• **TASK BRIEF**:
Copy out each record that follows exactly, and omit any picture you find.

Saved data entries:
+-------+

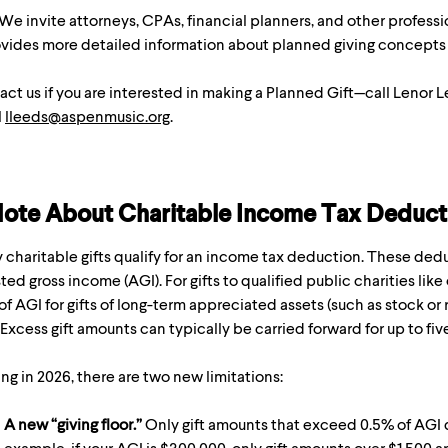
We invite attorneys, CPAs, financial planners, and other professi
rovides more detailed information about planned giving concepts
ct us if you are interested in making a Planned Gift—call Lenor 
l
lleeds@aspenmusic.org
.
ote About Charitable Income Tax Deduct
charitable gifts qualify for an income tax deduction. These dedu
ted gross income (AGI). For gifts to qualified public charities like 
f AGI for gifts of long-term appreciated assets (such as stock or 
. Excess gift amounts can typically be carried forward for up to fiv
ing in 2026, there are two new limitations:
A new “giving floor.”
Only gift amounts that exceed 0.5% of AGI q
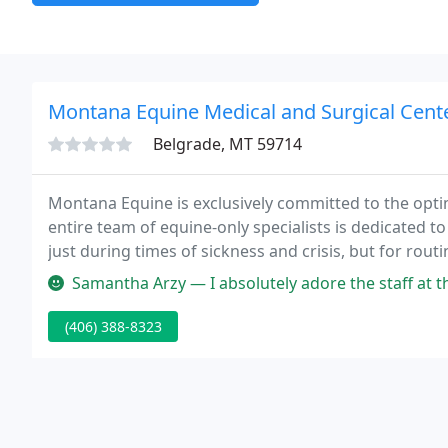
Montana Equine Medical and Surgical Cent
Belgrade, MT 59714
Montana Equine is exclusively committed to the opt
entire team of equine-only specialists is dedicated to
just during times of sickness and crisis, but for routine care -- from vaccinations, dentals and deworming,
to advanced reproductive care, internal medicine a
Samantha Arzy — I absolutely adore the staff at this clinic. Jaime a
(406) 388-8323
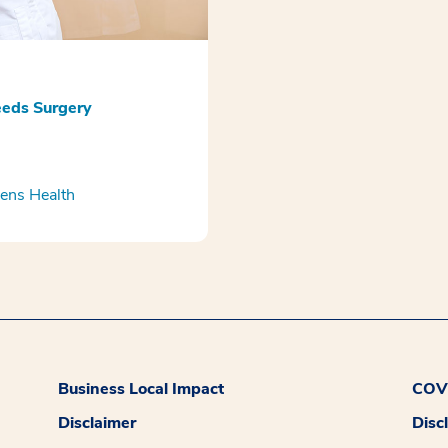
eds Surgery
ns Health
Business Local Impact
COVI
Disclaimer
Disc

+-------+

• **OUTPUT BELOW**:
We invite attorneys, CPAs, financial planners, and other professi
rovides more detailed information about planned giving concepts
ct us if you are interested in making a Planned Gift—call Lenor 
l
lleeds@aspenmusic.org
.
ote About Charitable Income Tax Deduct
charitable gifts qualify for an income tax deduction. These dedu
ted gross income (AGI). For gifts to qualified public charities like 
f AGI for gifts of long-term appreciated assets (such as stock or 
. Excess gift amounts can typically be carried forward for up to fiv
ing in 2026, there are two new limitations:
A new “giving floor.”
Only gift amounts that exceed 0.5% of AGI q
Montana Equine Medical and Surgical Cent
Belgrade, MT 59714
Montana Equine is exclusively committed to the opt
entire team of equine-only specialists is dedicated to
just during times of sickness and crisis, but for routine care -- from vaccinations, dentals and deworming,
to advanced reproductive care, internal medicine a
Samantha Arzy — I absolutely adore the staff at this clinic. Jaime a
(406) 388-8323
eds Surgery
ns Health
Business Local Impact
COVI
Disclaimer
Disc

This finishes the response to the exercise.